**Your instructions**
Each entry is to be given again word for word; images are dropped.

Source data
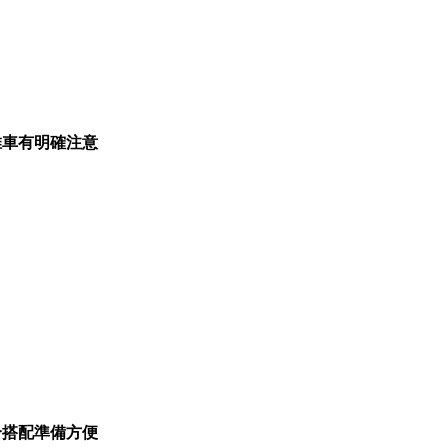
推車有明確注意
合搭配準備方便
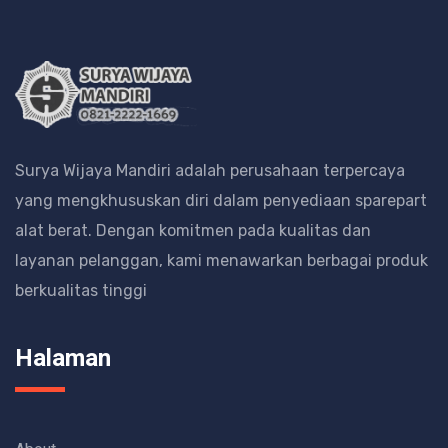
Surya Wijaya Mandiri adalah perusahaan terpercaya
yang mengkhususkan diri dalam penyediaan sparepart
alat berat.
Dengan komitmen pada kualitas dan
layanan pelanggan, kami menawarkan berbagai produk
berkualitas tinggi
Halaman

**Result for this exercise**
推車有明確注意
合搭配準備方便
Surya Wijaya Mandiri adalah perusahaan terpercaya
yang mengkhususkan diri dalam penyediaan sparepart
alat berat.
Dengan komitmen pada kualitas dan
layanan pelanggan, kami menawarkan berbagai produk
berkualitas tinggi
Halaman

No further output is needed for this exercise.